CZI hails business reforms, notes rapid macroeconomic stabilisation

Michael Tome

Business Reporter

THE Confederation of Zimbabwe Industries (CZI) has commended the Government for implementing several economic reforms that have anchored macroeconomic stability and restored a measure of predictability in the economy.

CZI president, Mr Mucha Mkanganwi, said this while addressing delegates at the Zimpapers and Confederation of Zimbabwe Industries (CZI) organised 2026 post – budget breakfast meeting held in Harare this morning.

He said the disciplined fiscal management, tight monetary policies and streamlined business regulations announced recently had stabilised the economy, a development not seen in Zimbabwe in more than four decades.

The Government has made significant efforts to strengthen public finance management and maintain fiscal discipline, including by ending the use of the central bank window to plug the Treasury’s fiscal holes.

Tight monetary and fiscal policies have stabilised the exchange rate and brought down inflation, which has positively impacted business confidence.

Zimbabwe has seen a massive drop in inflation and exchange rate stability since introducing the new Zimbabwe Gold (ZiG) currency in April last year, a gold and foreign currency anchored unit of account, which replaced the inflation – weary Zimbabwe dollar.

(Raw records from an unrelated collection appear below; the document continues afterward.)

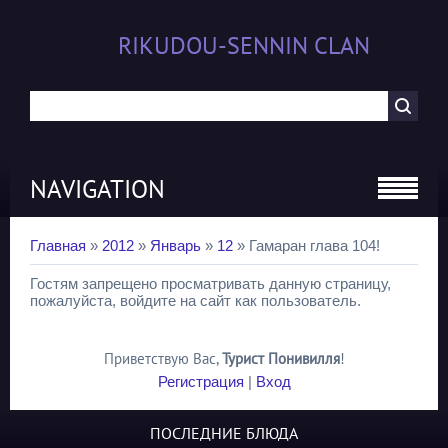
RIKUDOU-SENNIN CLAN
NAVIGATION
Главная
»
2012
»
Январь
»
12
» Гамаран глава 104!
Гостям запрещено просматривать данную страницу,
пожалуйста, войдите на сайт как пользователь.
Приветствую Вас
,
Турист Понивилля
!
Регистрация
|
Вход
ПОСЛЕДНИЕ БЛЮДА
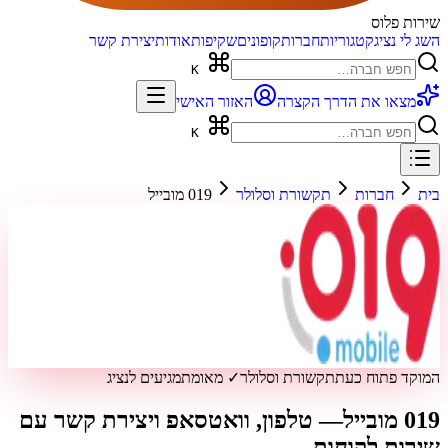
שירות פלוס
השג לי נציג
קטגוריות
חברות
קופונים
שקיפות
אודות
יצירת קשר
K
מצאו את הדרך הקצרה
האזור האישי
K
בית
חברות
תקשורת וסלולר
019 מובייל
המוקד פתוח כעת
תקשורת וסלולר
✓ מאומת
מגיעים לנציג
019 מובייל
— טלפון, וואטסאפ ויצירת קשר עם
שירות לקוחות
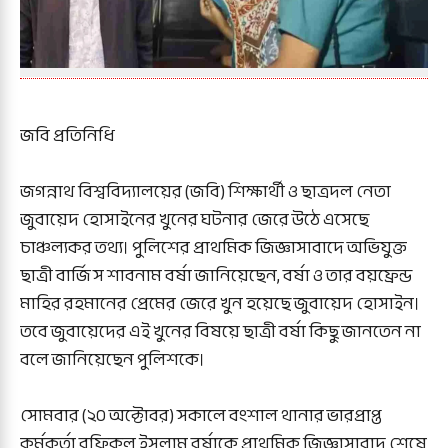
জবি প্রতিনিধি
জগন্নাথ বিশ্ববিদ্যালয়ের (জবি) শিক্ষার্থী ও ছাত্রদল নেতা
জুবায়েদ হোসাইনের খুনের ঘটনার জেরে উঠে এসেছে
চাঞ্চল্যকর তথ্য। পুলিশের প্রাথমিক জিজ্ঞাসাবাদে অভিযুক্ত
ছাত্রী বার্জিস শাবনাম বর্ষা জানিয়েছেন, বর্ষা ও তার বয়ফ্রেন্ড
মাহির রহমানের প্রেমের জেরে খুন হয়েছে জুবায়েদ হোসাইন।
তবে জুবায়েদের এই খুনের বিষয়ে ছাত্রী বর্ষা কিছু জানতেন না
বলে জানিয়েছেন পুলিশকে।
সোমবার (২০ অক্টোবর) সকালে বংশাল থানার ভারপ্রাপ্ত
কর্মকর্তা রফিকুল ইসলাম বর্ষাকে প্রাথমিক জিজ্ঞাসাবাদ শেষে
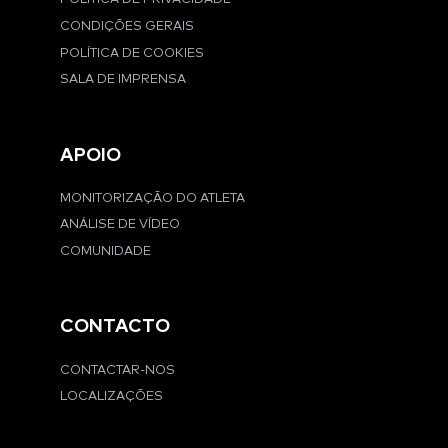
CONDIÇÕES GERAIS
POLÍTICA DE COOKIES
SALA DE IMPRENSA
APOIO
MONITORIZAÇÃO DO ATLETA
ANÁLISE DE VÍDEO
COMUNIDADE
CONTACTO
CONTACTAR-NOS
LOCALIZAÇÕES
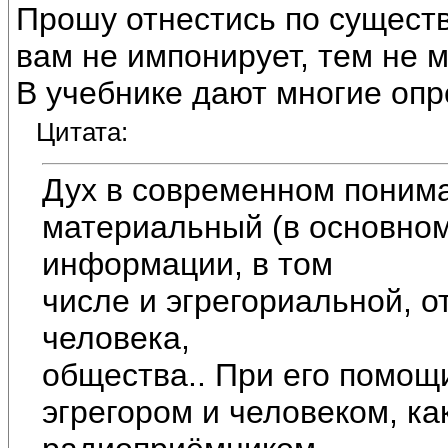
Прошу отнестись по существ
вам не импонирует, тем не 
В учебнике дают многие опр
Цитата:
Дух в современном понима
материальный (в основном
информации, в том
числе и эгрегориальной, 
человека,
общества.. При его помощ
эгрегором и человеком, к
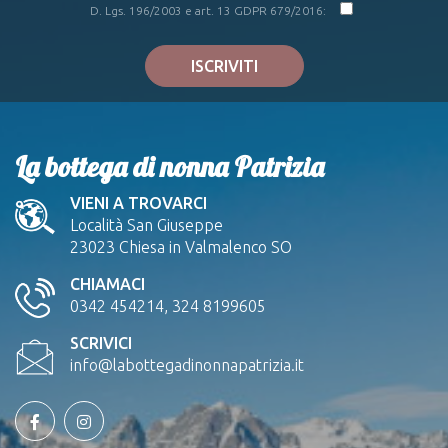
D. Lgs. 196/2003 e art. 13 GDPR 679/2016:
ISCRIVITI
La bottega di nonna Patrizia
VIENI A TROVARCI
Località San Giuseppe
23023 Chiesa in Valmalenco SO
CHIAMACI
0342 454214, 324 8199605
SCRIVICI
info@labottegadinonnapatrizia.it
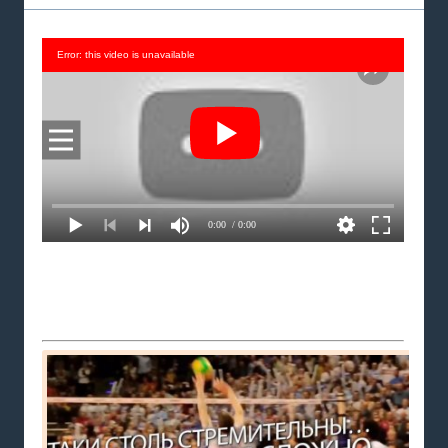
Error: this video is unavailable
0:00
/ 0:00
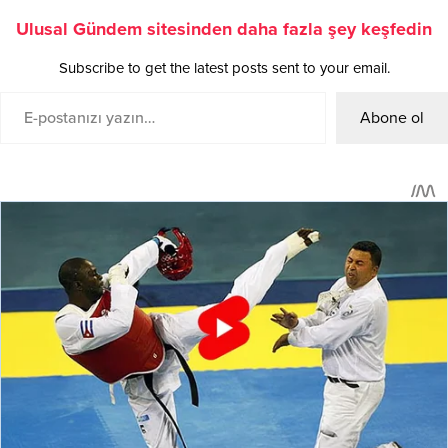
Ulusal Gündem sitesinden daha fazla şey keşfedin
Subscribe to get the latest posts sent to your email.
Abone ol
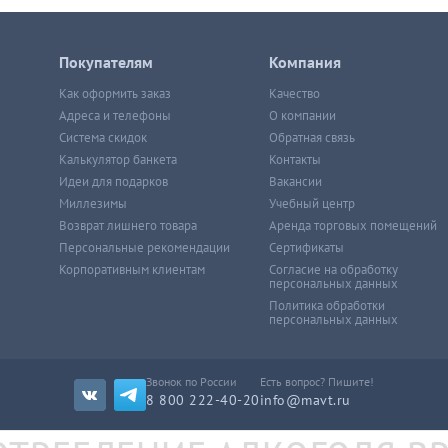
Покупателям
Компания
Как оформить заказ
Качество
Адреса и телефоны
О компании
Система скидок
Обратная связь
Калькулятор банкета
Контакты
Идеи для подарков
Вакансии
Миллезимы
Учебный центр
Возврат лишнего товара
Аренда торговых помещений
Персональные рекомендации
Сертификаты
Корпоративным клиентам
Согласие на обработку
персональных данных
Политика обработки
персональных данных
Звонок по России
Есть вопрос? Пишите!
8 800 222-40-20
info@mavt.ru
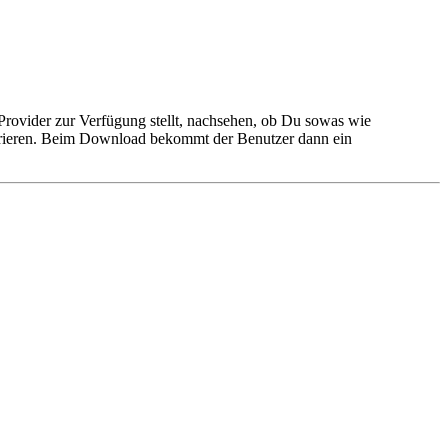
rovider zur Verfügung stellt, nachsehen, ob Du sowas wie
urieren. Beim Download bekommt der Benutzer dann ein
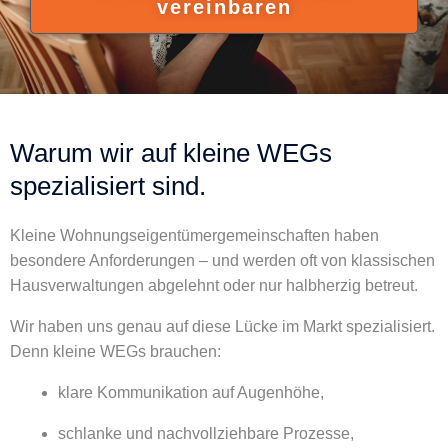
vereinbaren
Warum wir auf kleine WEGs
spezialisiert sind.
Kleine Wohnungseigentümergemeinschaften haben
besondere Anforderungen – und werden oft von klassischen
Hausverwaltungen abgelehnt oder nur halbherzig betreut.
Wir haben uns genau auf diese Lücke im Markt spezialisiert.
Denn kleine WEGs brauchen:
klare Kommunikation auf Augenhöhe,
schlanke und nachvollziehbare Prozesse,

The annual ZiG inflation rate has plunged from 106 percent in June this year to 19 percent in November, while the monthly rate has averaged 0,5 percent since February this year, reflecting anchored inflation expectations.

According to Mr Mkanganwi, there have been marked improvements on the ease of doing business front, which renewed business confidence and supported industrial productivity.

“We are encouraged by the Government’s commitment to creating a predictable and supportive economic landscape. These measures are beginning to yield positive results for the industry,” said Mr Mkanganwi.

He added that macroeconomic stability had improved growth prospects across key economic sectors, with industry now looking to the next phase of reforms, including the deepening and modernisation of financial markets to support long-term investment.

“If you are able to grow GDP (gross domestic product) and even double it in five or six years, as we have seen in some projections, that is significant for the economy,” he said.

He also noted that inflation, long regarded as one of the biggest threats to business planning in the country, had been reduced to single-digit levels, a development he described as “outstanding” given Zimbabwe’s volatile economic history during the last four decades.

“I started working in the early 90s. I do not remember a time when inflation was in single digits. I congratulate the Government for its efforts to get us here. Inflation below five percent is quite exceptional.”

Mr Mkanganwi also commended ongoing efforts to enhance the ease of doing business, particularly reforms spearheaded by the Ministry of Finance, Economic Development and Investment Promotion, in collaboration with the World Bank and key private-sector players.

He commended the strengthening of the business–state partnership, describing it as one of the most constructive platforms for policy dialogue in recent years.

“I have been involved in advocacy for many, many years, and I can say without hesitation that we do have a listening Government. We have access, we have robust conversations, and we look forward to continuing that engagement,” he said.